“I might want to start my own business. I think that’s not so bad: it’s worse working for somebody else. It’s funny but I’d just as soon never work. I’d just as soon drift the rest of my life.”
And Robert Holton had agreed. He agreed in those days.
“Of course you have to have money to loaf. Maybe if we hadn’t been raised in such a sound middle-class way we could be bums but we’re too used to being comfortable. No, we’re too used to being comfortable. We’ve got to get the money first.”
Robert Holton had agreed to that, too. He had agreed to everything. He wanted to be as free as possible. At least he thought he had then. Because his friend wanted it he felt he did too. He assumed a similar identity.
Trebling had more to say and his deep laughing voice continued: “No, we’re going to have to work a little. Not much, just a little to get enough ahead. We’re going to be careful though not to get bogged down, not to get too interested in working. It’s dangerous to get to like it.”
Holton agreed.
“Well, Bob, get your mind on the ball.
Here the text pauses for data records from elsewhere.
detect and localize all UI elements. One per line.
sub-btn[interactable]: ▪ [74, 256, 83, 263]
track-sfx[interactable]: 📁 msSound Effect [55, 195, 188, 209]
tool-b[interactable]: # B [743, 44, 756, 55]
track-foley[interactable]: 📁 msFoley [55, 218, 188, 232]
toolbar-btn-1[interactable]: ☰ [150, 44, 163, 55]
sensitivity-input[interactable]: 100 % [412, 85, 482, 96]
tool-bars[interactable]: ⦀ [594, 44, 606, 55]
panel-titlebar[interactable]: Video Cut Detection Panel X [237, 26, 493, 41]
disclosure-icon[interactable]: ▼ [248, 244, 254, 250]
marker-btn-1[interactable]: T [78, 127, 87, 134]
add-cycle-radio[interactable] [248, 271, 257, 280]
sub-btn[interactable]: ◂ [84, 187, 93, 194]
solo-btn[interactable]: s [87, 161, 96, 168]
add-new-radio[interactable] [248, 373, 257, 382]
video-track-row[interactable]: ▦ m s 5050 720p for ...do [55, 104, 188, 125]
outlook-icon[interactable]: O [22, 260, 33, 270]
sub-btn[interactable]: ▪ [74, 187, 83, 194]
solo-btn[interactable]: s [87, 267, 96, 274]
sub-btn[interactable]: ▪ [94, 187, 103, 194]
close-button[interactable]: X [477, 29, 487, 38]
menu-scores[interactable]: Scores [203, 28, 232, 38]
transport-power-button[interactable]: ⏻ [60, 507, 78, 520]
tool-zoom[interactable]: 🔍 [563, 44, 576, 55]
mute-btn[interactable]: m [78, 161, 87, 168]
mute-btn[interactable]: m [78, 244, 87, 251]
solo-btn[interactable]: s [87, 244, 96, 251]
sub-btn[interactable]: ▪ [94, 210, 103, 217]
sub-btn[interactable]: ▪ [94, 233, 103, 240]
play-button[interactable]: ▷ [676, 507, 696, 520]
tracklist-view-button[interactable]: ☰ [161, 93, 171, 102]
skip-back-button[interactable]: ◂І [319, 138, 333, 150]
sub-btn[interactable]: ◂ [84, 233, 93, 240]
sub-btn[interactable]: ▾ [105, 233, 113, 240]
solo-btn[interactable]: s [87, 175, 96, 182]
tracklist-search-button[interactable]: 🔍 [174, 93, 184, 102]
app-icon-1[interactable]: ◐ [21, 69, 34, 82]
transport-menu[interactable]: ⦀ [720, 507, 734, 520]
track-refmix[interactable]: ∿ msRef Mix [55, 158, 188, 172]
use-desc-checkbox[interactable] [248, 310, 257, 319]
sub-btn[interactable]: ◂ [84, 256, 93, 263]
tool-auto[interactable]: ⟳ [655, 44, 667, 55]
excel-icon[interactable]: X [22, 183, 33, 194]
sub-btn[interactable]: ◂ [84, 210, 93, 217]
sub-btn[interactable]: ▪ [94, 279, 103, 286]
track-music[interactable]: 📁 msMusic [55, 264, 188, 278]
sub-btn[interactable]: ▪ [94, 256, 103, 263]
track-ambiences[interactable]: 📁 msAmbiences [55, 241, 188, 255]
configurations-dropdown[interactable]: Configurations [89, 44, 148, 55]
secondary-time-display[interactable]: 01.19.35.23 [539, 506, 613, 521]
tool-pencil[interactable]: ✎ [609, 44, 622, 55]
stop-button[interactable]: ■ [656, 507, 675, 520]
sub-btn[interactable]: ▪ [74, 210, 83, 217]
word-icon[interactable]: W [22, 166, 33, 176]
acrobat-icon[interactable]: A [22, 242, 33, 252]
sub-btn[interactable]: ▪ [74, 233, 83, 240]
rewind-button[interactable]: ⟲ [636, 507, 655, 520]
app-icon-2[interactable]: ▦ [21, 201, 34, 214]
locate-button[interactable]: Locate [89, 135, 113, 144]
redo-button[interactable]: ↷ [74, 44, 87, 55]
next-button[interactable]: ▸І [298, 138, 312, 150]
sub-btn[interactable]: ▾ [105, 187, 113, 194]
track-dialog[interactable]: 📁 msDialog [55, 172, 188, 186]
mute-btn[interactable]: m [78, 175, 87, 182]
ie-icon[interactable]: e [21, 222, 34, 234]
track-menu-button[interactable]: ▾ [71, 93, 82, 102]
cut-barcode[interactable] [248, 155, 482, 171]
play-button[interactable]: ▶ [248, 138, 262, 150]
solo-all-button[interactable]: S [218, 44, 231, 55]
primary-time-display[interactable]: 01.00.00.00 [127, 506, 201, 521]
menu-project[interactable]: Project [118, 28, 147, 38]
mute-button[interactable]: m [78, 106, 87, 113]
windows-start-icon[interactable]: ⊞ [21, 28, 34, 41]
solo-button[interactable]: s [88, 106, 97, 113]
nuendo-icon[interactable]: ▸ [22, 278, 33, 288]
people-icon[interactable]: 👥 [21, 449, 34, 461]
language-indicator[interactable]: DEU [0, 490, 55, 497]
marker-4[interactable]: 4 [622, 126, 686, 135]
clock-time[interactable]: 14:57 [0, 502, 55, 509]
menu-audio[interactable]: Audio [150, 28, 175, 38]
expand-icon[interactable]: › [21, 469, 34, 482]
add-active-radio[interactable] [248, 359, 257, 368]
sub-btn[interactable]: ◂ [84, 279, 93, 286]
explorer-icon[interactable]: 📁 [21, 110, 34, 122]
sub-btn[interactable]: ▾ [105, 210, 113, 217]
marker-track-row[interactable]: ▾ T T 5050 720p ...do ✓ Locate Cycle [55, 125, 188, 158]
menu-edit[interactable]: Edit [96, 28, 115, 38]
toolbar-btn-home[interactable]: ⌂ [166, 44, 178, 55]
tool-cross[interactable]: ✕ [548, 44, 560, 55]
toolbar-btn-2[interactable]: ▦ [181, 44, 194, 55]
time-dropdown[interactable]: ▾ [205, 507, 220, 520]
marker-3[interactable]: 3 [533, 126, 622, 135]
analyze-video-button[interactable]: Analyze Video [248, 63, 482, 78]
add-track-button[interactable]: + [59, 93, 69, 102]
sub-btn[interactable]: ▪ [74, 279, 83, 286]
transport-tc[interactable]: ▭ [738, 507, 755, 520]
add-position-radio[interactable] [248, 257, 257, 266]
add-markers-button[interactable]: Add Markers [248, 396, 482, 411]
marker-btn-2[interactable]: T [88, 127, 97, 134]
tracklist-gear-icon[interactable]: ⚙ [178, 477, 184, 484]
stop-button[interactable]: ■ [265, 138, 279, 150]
How’re we going to spend that army money? I think pottery out in California sounds easy.”
Yes, pottery was easy. Then they separated and they changed. Or perhaps only he, Holton, had changed. He’d done the easiest thing, he thought. But it was true that he was entangled now for the rest of his life with Heywood and Golden; with them or another like them.
Trebling was entangled, too. Holton was pleased by that as he lay in the dark. Trebling hadn’t done better. He belonged to the army now and his chances of beginning a business were slight. He might try it though; he might be able to live the way he wanted to. Holton shuddered. It would be awful to miss freedom so narrowly.
There was a problem, still unsolved: what did he want?